Above all, there is a trend, a buzz, a beefy hashtag wich has uncounsciously dominated us all since the recession started: a desire to be hippy. It was cool, it was affordable.
In the beginning it was about clothes, then we moved from our bodies to other bodies & therefore meat. When we became all covered with moustaches, beards & any sort of hair, we needed a catwalk to show it off & what's better than a street market? By coincidence,wandering kerbs, we found ourselves very attracted to our childhood naughty & greasy food: salty, sugary & juicy slabs of meat modified in every form & aggregated to filling ingredients & spices.
Before there was the guilt of eating junk food, the bad image of burgers & chips so... a cosmetic meaty make-up was required: local suppliers, handmade products, posh chips, cool & young traders always handling a smartphone for regular tweets.
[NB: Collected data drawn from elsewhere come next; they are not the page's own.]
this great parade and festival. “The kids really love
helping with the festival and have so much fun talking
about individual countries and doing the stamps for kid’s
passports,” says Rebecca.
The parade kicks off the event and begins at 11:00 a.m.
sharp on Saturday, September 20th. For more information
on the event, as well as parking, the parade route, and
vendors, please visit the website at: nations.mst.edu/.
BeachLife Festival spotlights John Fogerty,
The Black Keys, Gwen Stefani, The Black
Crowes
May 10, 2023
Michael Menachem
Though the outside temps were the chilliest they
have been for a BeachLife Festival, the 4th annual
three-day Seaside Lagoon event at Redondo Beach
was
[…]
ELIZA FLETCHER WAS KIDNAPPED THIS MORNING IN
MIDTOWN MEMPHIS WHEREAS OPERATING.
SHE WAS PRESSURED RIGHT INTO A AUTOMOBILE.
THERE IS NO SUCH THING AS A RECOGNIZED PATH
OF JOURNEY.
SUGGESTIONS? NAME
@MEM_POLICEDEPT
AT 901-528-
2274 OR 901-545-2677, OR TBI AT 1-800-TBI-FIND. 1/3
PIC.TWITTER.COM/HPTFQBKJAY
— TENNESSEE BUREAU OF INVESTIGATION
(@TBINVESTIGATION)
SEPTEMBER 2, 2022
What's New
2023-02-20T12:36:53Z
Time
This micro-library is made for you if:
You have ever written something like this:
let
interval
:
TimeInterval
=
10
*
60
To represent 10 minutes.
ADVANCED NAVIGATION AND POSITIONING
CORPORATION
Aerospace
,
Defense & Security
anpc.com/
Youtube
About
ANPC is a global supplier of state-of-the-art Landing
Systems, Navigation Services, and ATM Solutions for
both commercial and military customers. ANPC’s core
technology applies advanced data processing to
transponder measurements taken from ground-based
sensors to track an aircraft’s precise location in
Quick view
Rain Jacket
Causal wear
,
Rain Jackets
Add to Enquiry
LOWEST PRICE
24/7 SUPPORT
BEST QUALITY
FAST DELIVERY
Ohhhh.... clever marketing can win hearts & wallets.
It's like being posh upside-down, when we queue under the rain for a trendy burger joint in cool Clapham or Shoreditch which don't accept bookings, in order to eat some messy food ,without the availability of the greatest invention in human history -a fork.
Asking how American-style processed cheese is really made & asking why some American/Mexican bottocks are so ginormous is like asking Bob Dylan how many miles a man needs to run to digest a burger.
Thanks for listening. It's time to go back to my ironic cheese straws.